Lviv: Leven alsof het geen oorlog is
Terwijl ik dit artikel schrijf, in een uitspanning in het Stryjskipark in de Oekraïense stad Lviv, gaat plotseling het luchtalarm. Een minuut later zwermen grote groepen cadetten van de naast het park gelegen militaire academie uit in de groene lanen: blijkbaar is het de regel dat studenten tijdens luchtalarm het gebouw verlaten.
Peinzend kijk ik naar de piepjonge militairen en bedenk dat ik vijftien jaar terug, toen ik al regelmatig dit park bezocht, nooit had kunnen denken dat Oekraïne nu in oorlog zou zijn. En ook niet dat tijdens de oorlog het leven gewoon doorgaat. Ondanks het geloei van de sirenes blijven kinderen spelen in de speeltuin, kopen hun moeders een ijsje voor hen en zitten studenten van de verderop gelegen rooms-katholieke universiteit sigaretjes te roken op het gras, dat bespikkeld is met gele paardenbloemen.
Het is verbazend om te merken hoe snel oorlog verwordt tot een gewone realiteit. Niet alleen in het West-Oekraïense Lviv, waar de kans op raketinslagen niet zo groot is, maar ook in het Oost-Oekraïense Charkiv, dat vrijwel dagelijks door raketten wordt getroffen, gaat het leven door. De afgelopen weken werden fabrieken, flats en winkelcentra in de as gelegd; vorige week werd de televisiemast geraakt.
Toch leven nog bijna een miljoen mensen in de stad. Scholen en universiteiten zijn weliswaar gesloten, maar bewoners gaan dagelijks gewoon naar kantoor, of gaan ’s ochtends als parkwachter, vuilnisman of barista aan de slag. Een paar dagen geleden werd een supermarkt heropend in de meest beschadigde stadswijk. Alsof de oorlog voorbij is.

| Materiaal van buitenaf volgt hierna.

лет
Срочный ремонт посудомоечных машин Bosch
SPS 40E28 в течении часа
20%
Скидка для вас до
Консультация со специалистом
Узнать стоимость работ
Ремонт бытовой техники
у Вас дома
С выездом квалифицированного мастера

Gisteren kwam ik langs een kleine tentoonstelling. Langs de straat stonden billboards met foto’s van tijdens de Tweede Wereldoorlog verwoeste steden, die later werden herbouwd: Warschau –het verwoeste middeleeuwse stadsplein en hoe het na de oorlog is gerestaureerd– en Rotterdam – de kale vlakte na het bombardement en de moderne metropool nu. Een tweeledig gevoel. Ergens geeft het hoop om te zien dat zelfs totaal verwoeste steden herbouwd kunnen worden. Tegelijk was de expositie, die ook beelden van de schade na raketinslagen in Lviv en Charkiv toonde, confronterend. Terwijl ik er middenin zit, overviel het me: zo erg is oorlog, ook al gaat het leven door — of lijkt het alsof.
Toen kreeg ik de neiging het onderwerp breder te trekken. Ook wij, in het veilige Westen, in Nederland, leven vaak alsof het geen oorlog is. Uiteraard, we volgen de politieke discussie of we Oekraïne economisch of militair moeten steunen of niet, we lezen reportages uit het oorlogsgebied en analyses over de geopolitieke werkelijkheid achter de strijd. Maar we leven door. In de media zien we soms een deskundige of hoge militair die waarschuwt dat de oorlog ook ons zou kunnen raken, maar we eten en drinken, kopen en verkopen, plannen onze vakantie en bouwen aan ons pensioen. Het luchtalarm is maandelijks slechts een test. Hoewel ik nu weet dat naast het luchtalarm en de raketinslagen het dagelijks leven gewoon doorgaat, hoop ik vurig dat dit altijd zo zal blijven.